We live in a time and in a culture that tends to place an excessive emphasis on the individual, in contrast to a wider community. As seems to happen in times of uncertainty, many people have a tendency to narrow their focus onto their own interests, to what they want for themselves, and maybe, at most, for those closest to them. We see self-centeredness and selfishness coming to dominate the lives of many. We even see prominent leaders whose own egos seem to be their principal, or maybe only, values. Theirs is a totally unbiblical and unchristian approach to life.
It is at times like these when the role of people like Matthias can help call us back to a truly biblical focus on taking our place within the greater community and on serving the needs of all. It can redirect our attention away from ourselves, as separate from others, and remind us of the important and genuinely fulfilling role that we can play as part of a wider family. Whatever our contribution might be, whether great or seemingly small, it is a valuable part of something much more important than us as individuals. And that realization can actually enrich our lives and our sense of importance in a way that being separate from everyone else never can.
It is like that single flower, stuck in a hole in the middle of that large cross. It’s fine, I suppose. It’s a pretty flower. Maybe we could call it a “Matthias flower.” But its far greater beauty and its far greater significance will come only when all the other flowers are placed there along with it, when it becomes part of an entire display. Together, they will become a beautiful and moving sign of the new life that God has given us in Jesus, in a way that a single flower, no matter what kind it is, could never do.
The same is true of the generous contribution that every member of this church makes to the life and work of the entire community. Whether it is getting the church ready for and cleaning up from our worship services; whether it is singing in the choir or serving in any of our various liturgical ministries; whether it is teaching Sunday School or hosting Coffee Hour or moving back the tables and chairs afterward; whether it is cutting the grass or taking care of the gardens; whether it is helping to host special events and receptions or decorating the walls and bulletin boards in our Community Building; whether it is transporting our offerings to CARE House or to the Food Pantry at St. Paul United Methodist Church; whether it is extending our ministry to the residents of Canterbury Court; whether it is working on a Habitat for Humanity project or taking part in our softball team; whether it is working on annual events such as our Yard Sale or Christmas Project; or any other of the seemingly countless services and ministries of this parish, usually done quietly and unobtrusively by our members, all of them are important and valuable, and all of them contribute to accomplishing the overall mission of the church.

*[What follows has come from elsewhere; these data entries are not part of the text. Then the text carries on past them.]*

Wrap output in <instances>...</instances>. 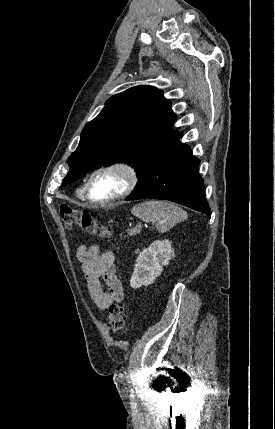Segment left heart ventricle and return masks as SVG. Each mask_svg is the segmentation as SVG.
<instances>
[{"mask_svg":"<svg viewBox=\"0 0 275 429\" xmlns=\"http://www.w3.org/2000/svg\"><path fill=\"white\" fill-rule=\"evenodd\" d=\"M123 186L122 174L115 171L103 172L93 179L90 193L94 199H106L121 191Z\"/></svg>","mask_w":275,"mask_h":429,"instance_id":"b2bd125f","label":"left heart ventricle"}]
</instances>
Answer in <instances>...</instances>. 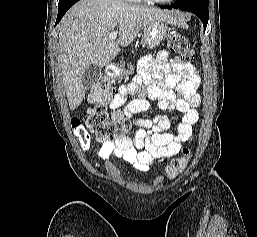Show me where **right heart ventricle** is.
<instances>
[{
    "mask_svg": "<svg viewBox=\"0 0 257 237\" xmlns=\"http://www.w3.org/2000/svg\"><path fill=\"white\" fill-rule=\"evenodd\" d=\"M124 1L138 2V1H141V0H124Z\"/></svg>",
    "mask_w": 257,
    "mask_h": 237,
    "instance_id": "right-heart-ventricle-1",
    "label": "right heart ventricle"
}]
</instances>
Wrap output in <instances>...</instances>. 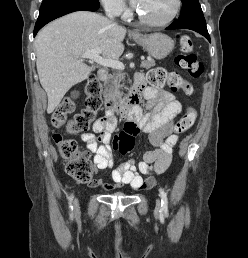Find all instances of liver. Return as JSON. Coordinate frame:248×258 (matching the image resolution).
<instances>
[{
	"label": "liver",
	"instance_id": "obj_1",
	"mask_svg": "<svg viewBox=\"0 0 248 258\" xmlns=\"http://www.w3.org/2000/svg\"><path fill=\"white\" fill-rule=\"evenodd\" d=\"M126 29L106 17L78 11L45 26L36 36V66L40 83L47 93L50 114L67 91L87 79L92 68L80 57L99 50L105 59L117 60L124 51Z\"/></svg>",
	"mask_w": 248,
	"mask_h": 258
}]
</instances>
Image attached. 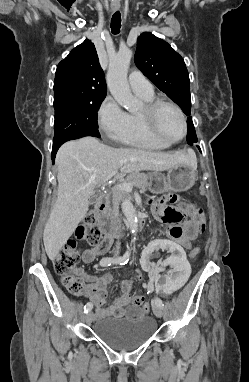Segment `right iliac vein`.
I'll return each mask as SVG.
<instances>
[{"label": "right iliac vein", "instance_id": "right-iliac-vein-1", "mask_svg": "<svg viewBox=\"0 0 249 382\" xmlns=\"http://www.w3.org/2000/svg\"><path fill=\"white\" fill-rule=\"evenodd\" d=\"M93 318H94V314L93 312L90 311L85 315V322L89 324L92 322Z\"/></svg>", "mask_w": 249, "mask_h": 382}]
</instances>
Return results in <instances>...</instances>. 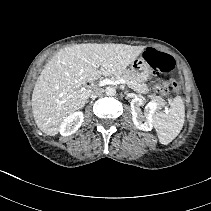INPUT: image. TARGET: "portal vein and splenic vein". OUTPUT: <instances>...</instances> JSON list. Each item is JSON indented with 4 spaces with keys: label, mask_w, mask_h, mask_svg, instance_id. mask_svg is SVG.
<instances>
[{
    "label": "portal vein and splenic vein",
    "mask_w": 211,
    "mask_h": 211,
    "mask_svg": "<svg viewBox=\"0 0 211 211\" xmlns=\"http://www.w3.org/2000/svg\"><path fill=\"white\" fill-rule=\"evenodd\" d=\"M125 84L126 83V81L124 80V79H118V80H116V81H112V80H110V79H104V80H102V81H100L99 82V86H105V85H109V84ZM166 111H168V109L166 108L165 109Z\"/></svg>",
    "instance_id": "portal-vein-and-splenic-vein-1"
}]
</instances>
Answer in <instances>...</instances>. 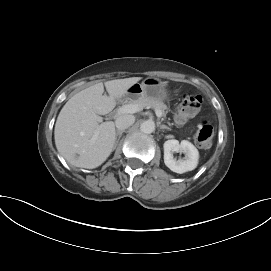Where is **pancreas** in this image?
I'll list each match as a JSON object with an SVG mask.
<instances>
[{"instance_id":"pancreas-1","label":"pancreas","mask_w":271,"mask_h":271,"mask_svg":"<svg viewBox=\"0 0 271 271\" xmlns=\"http://www.w3.org/2000/svg\"><path fill=\"white\" fill-rule=\"evenodd\" d=\"M127 102L130 104H137L141 108L149 107L155 110H160L163 115L165 114V110L167 109V106L162 101L148 97H140L135 100H128Z\"/></svg>"}]
</instances>
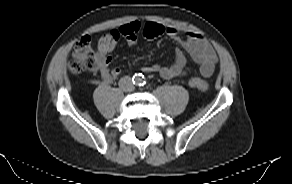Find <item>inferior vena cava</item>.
Returning a JSON list of instances; mask_svg holds the SVG:
<instances>
[{
    "mask_svg": "<svg viewBox=\"0 0 292 184\" xmlns=\"http://www.w3.org/2000/svg\"><path fill=\"white\" fill-rule=\"evenodd\" d=\"M119 87L125 92H131L134 90V85L129 76H125L119 80Z\"/></svg>",
    "mask_w": 292,
    "mask_h": 184,
    "instance_id": "inferior-vena-cava-1",
    "label": "inferior vena cava"
}]
</instances>
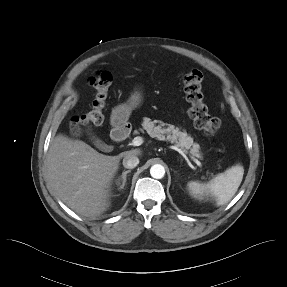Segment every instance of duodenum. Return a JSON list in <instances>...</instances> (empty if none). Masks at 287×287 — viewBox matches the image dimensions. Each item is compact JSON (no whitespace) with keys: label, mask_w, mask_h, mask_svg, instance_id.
Here are the masks:
<instances>
[{"label":"duodenum","mask_w":287,"mask_h":287,"mask_svg":"<svg viewBox=\"0 0 287 287\" xmlns=\"http://www.w3.org/2000/svg\"><path fill=\"white\" fill-rule=\"evenodd\" d=\"M129 131L130 125L127 121L119 122L113 127V132L111 135L112 139L118 142L122 141L127 138V136L129 135Z\"/></svg>","instance_id":"410a0bca"}]
</instances>
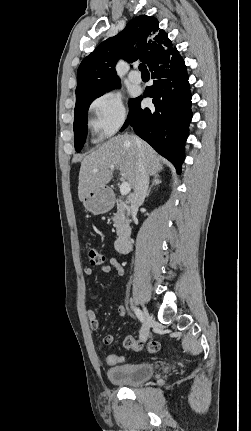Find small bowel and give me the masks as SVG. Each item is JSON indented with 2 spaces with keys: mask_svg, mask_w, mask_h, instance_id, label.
Instances as JSON below:
<instances>
[{
  "mask_svg": "<svg viewBox=\"0 0 251 431\" xmlns=\"http://www.w3.org/2000/svg\"><path fill=\"white\" fill-rule=\"evenodd\" d=\"M113 270L115 271V273L118 276H123L124 272H125L124 267L121 264V262L115 257H110L109 263L101 266V271L104 273H110ZM83 272L86 276H91L93 274V269L91 267H85ZM117 313H118L119 317H124L126 314L125 307L123 305H118L117 306ZM86 315H87V318L89 320L90 328L92 330H98L100 327V321L97 317L96 312L92 309H89V310H87ZM114 340H115L114 335L108 334L102 338V344L103 345H110L114 342ZM120 358H122V357L120 356Z\"/></svg>",
  "mask_w": 251,
  "mask_h": 431,
  "instance_id": "obj_1",
  "label": "small bowel"
}]
</instances>
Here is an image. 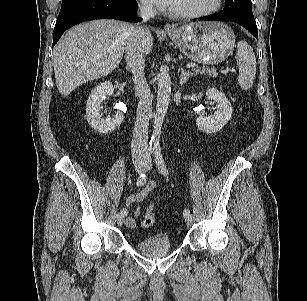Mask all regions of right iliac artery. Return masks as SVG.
I'll return each mask as SVG.
<instances>
[{"label":"right iliac artery","instance_id":"right-iliac-artery-1","mask_svg":"<svg viewBox=\"0 0 307 301\" xmlns=\"http://www.w3.org/2000/svg\"><path fill=\"white\" fill-rule=\"evenodd\" d=\"M152 152H153V147L150 146L146 149L145 159H144L146 166L149 164L151 160ZM146 180H147L146 171H143L137 179V182H136L137 186H143L146 183ZM121 213L126 216L128 214V211L126 208H123L121 209Z\"/></svg>","mask_w":307,"mask_h":301}]
</instances>
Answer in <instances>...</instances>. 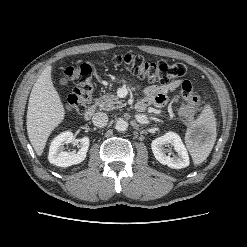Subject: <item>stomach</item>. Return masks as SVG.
I'll return each mask as SVG.
<instances>
[{
    "label": "stomach",
    "instance_id": "0dacf381",
    "mask_svg": "<svg viewBox=\"0 0 247 247\" xmlns=\"http://www.w3.org/2000/svg\"><path fill=\"white\" fill-rule=\"evenodd\" d=\"M195 127H194V124H192V126L190 127V129H194Z\"/></svg>",
    "mask_w": 247,
    "mask_h": 247
}]
</instances>
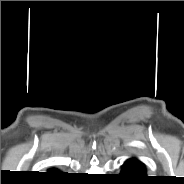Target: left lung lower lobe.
Wrapping results in <instances>:
<instances>
[{"mask_svg":"<svg viewBox=\"0 0 184 184\" xmlns=\"http://www.w3.org/2000/svg\"><path fill=\"white\" fill-rule=\"evenodd\" d=\"M120 176L128 183L138 184L148 180L145 166L136 159H129L124 163Z\"/></svg>","mask_w":184,"mask_h":184,"instance_id":"left-lung-lower-lobe-1","label":"left lung lower lobe"}]
</instances>
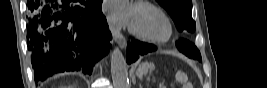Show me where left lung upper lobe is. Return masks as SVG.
<instances>
[{
	"mask_svg": "<svg viewBox=\"0 0 267 88\" xmlns=\"http://www.w3.org/2000/svg\"><path fill=\"white\" fill-rule=\"evenodd\" d=\"M157 2L167 10L179 31L193 32L195 30L191 0H157Z\"/></svg>",
	"mask_w": 267,
	"mask_h": 88,
	"instance_id": "left-lung-upper-lobe-1",
	"label": "left lung upper lobe"
}]
</instances>
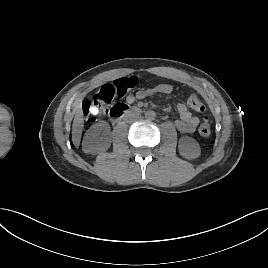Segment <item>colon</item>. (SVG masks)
<instances>
[{
  "mask_svg": "<svg viewBox=\"0 0 268 268\" xmlns=\"http://www.w3.org/2000/svg\"><path fill=\"white\" fill-rule=\"evenodd\" d=\"M139 78L136 76L119 78L112 83H106L100 87L95 93L93 100H86L82 104V111L89 121H94L98 115L107 112L108 107L117 97H124L128 91L137 87ZM188 106L196 112L204 113L206 111L205 104L201 98L196 95H190L187 100ZM97 105L99 112L92 114L90 107ZM199 134L202 138H208L211 135V125L207 117H204L203 122L199 127Z\"/></svg>",
  "mask_w": 268,
  "mask_h": 268,
  "instance_id": "5ec220e1",
  "label": "colon"
}]
</instances>
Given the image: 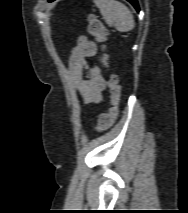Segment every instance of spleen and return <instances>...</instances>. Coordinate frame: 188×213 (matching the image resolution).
<instances>
[{"label": "spleen", "instance_id": "obj_1", "mask_svg": "<svg viewBox=\"0 0 188 213\" xmlns=\"http://www.w3.org/2000/svg\"><path fill=\"white\" fill-rule=\"evenodd\" d=\"M105 22L120 32L131 31L135 27L133 14L128 7L116 0H93Z\"/></svg>", "mask_w": 188, "mask_h": 213}]
</instances>
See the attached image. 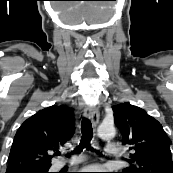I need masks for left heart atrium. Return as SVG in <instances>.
Returning a JSON list of instances; mask_svg holds the SVG:
<instances>
[{
    "mask_svg": "<svg viewBox=\"0 0 173 173\" xmlns=\"http://www.w3.org/2000/svg\"><path fill=\"white\" fill-rule=\"evenodd\" d=\"M83 170H85L84 172L86 173H101L103 171V168L98 165H93L86 167Z\"/></svg>",
    "mask_w": 173,
    "mask_h": 173,
    "instance_id": "39dd6f15",
    "label": "left heart atrium"
}]
</instances>
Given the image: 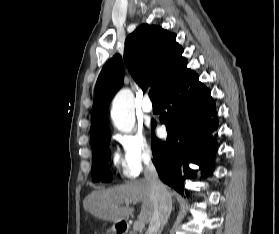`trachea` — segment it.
<instances>
[{"mask_svg": "<svg viewBox=\"0 0 279 234\" xmlns=\"http://www.w3.org/2000/svg\"><path fill=\"white\" fill-rule=\"evenodd\" d=\"M149 96H150L152 102H157V101H158L157 92H156L155 89H151V90L149 91Z\"/></svg>", "mask_w": 279, "mask_h": 234, "instance_id": "3493384b", "label": "trachea"}]
</instances>
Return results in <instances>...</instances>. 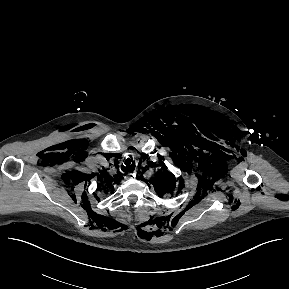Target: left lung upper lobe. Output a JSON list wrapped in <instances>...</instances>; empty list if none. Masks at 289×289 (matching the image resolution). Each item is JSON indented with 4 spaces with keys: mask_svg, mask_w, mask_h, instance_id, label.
I'll use <instances>...</instances> for the list:
<instances>
[{
    "mask_svg": "<svg viewBox=\"0 0 289 289\" xmlns=\"http://www.w3.org/2000/svg\"><path fill=\"white\" fill-rule=\"evenodd\" d=\"M153 185L160 197L172 195L176 191V179L169 172H166L165 166H163V170H160L154 179Z\"/></svg>",
    "mask_w": 289,
    "mask_h": 289,
    "instance_id": "5c2ea615",
    "label": "left lung upper lobe"
}]
</instances>
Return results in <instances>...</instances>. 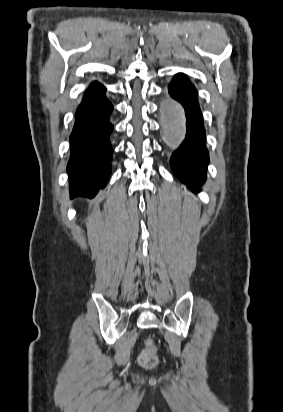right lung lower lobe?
Listing matches in <instances>:
<instances>
[{
	"mask_svg": "<svg viewBox=\"0 0 283 412\" xmlns=\"http://www.w3.org/2000/svg\"><path fill=\"white\" fill-rule=\"evenodd\" d=\"M105 88L94 82L75 114L70 136L71 157L67 166L71 197L93 198L111 174L113 149L110 121L113 105L105 97Z\"/></svg>",
	"mask_w": 283,
	"mask_h": 412,
	"instance_id": "98d812e1",
	"label": "right lung lower lobe"
}]
</instances>
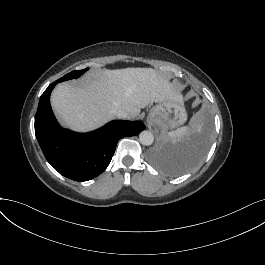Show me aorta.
I'll use <instances>...</instances> for the list:
<instances>
[{
    "mask_svg": "<svg viewBox=\"0 0 265 265\" xmlns=\"http://www.w3.org/2000/svg\"><path fill=\"white\" fill-rule=\"evenodd\" d=\"M139 140H140L141 144H143L145 146H149L153 143L154 136H153L152 132H150L148 130H144L139 134Z\"/></svg>",
    "mask_w": 265,
    "mask_h": 265,
    "instance_id": "obj_1",
    "label": "aorta"
}]
</instances>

As we come forward in just a few minutes to take part in the flowering of the cross, think a bit about the important place that you have within this community of faith and about the important contribution that you make through your own “Matthias ministry.” Then, when we have all returned to our regular places, look up and see the inspiring beauty of the cross when everyone’s flowers have been placed there together; and remember the inspiring beauty of this community of faith to which all of us can make our own invaluable contributions. For together, we become, by the power of the Spirit, the embodied presence of Christ in this time and place. And that is a truly beautiful thing.